Collected data
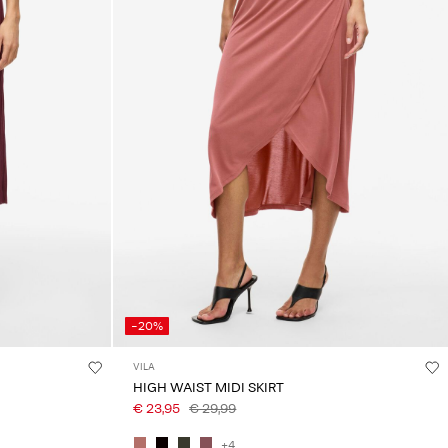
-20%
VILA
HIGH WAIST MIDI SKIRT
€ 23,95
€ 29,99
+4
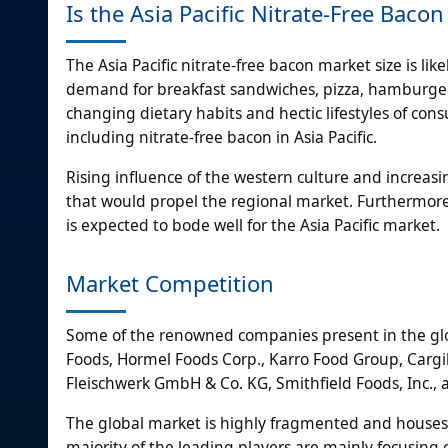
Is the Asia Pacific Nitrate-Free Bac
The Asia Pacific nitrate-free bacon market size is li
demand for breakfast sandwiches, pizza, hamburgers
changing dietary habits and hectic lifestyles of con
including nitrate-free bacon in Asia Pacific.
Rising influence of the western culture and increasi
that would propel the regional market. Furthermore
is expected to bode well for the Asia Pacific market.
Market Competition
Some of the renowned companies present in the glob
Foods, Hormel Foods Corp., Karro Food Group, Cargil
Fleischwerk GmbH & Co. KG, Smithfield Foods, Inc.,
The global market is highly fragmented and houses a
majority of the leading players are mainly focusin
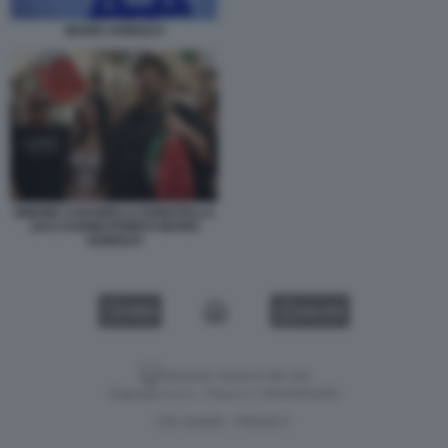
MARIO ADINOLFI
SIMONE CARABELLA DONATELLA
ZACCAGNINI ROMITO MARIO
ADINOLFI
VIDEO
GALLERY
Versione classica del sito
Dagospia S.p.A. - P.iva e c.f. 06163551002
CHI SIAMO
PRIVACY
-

- What is being asked
What is needed is a word-for-word copy of the records above, excluding pictures.

- Exercise answer
-20%
VILA
HIGH WAIST MIDI SKIRT
€ 23,95
€ 29,99
+4
Is the Asia Pacific Nitrate-Free Bac
The Asia Pacific nitrate-free bacon market size is li
demand for breakfast sandwiches, pizza, hamburgers
changing dietary habits and hectic lifestyles of con
including nitrate-free bacon in Asia Pacific.
Rising influence of the western culture and increasi
that would propel the regional market. Furthermore
is expected to bode well for the Asia Pacific market.
Market Competition
Some of the renowned companies present in the glob
Foods, Hormel Foods Corp., Karro Food Group, Cargil
Fleischwerk GmbH & Co. KG, Smithfield Foods, Inc.,
The global market is highly fragmented and houses a
majority of the leading players are mainly focusin
MARIO ADINOLFI
SIMONE CARABELLA DONATELLA
ZACCAGNINI ROMITO MARIO
ADINOLFI
VIDEO
GALLERY
Versione classica del sito
Dagospia S.p.A. - P.iva e c.f. 06163551002
CHI SIAMO
PRIVACY
-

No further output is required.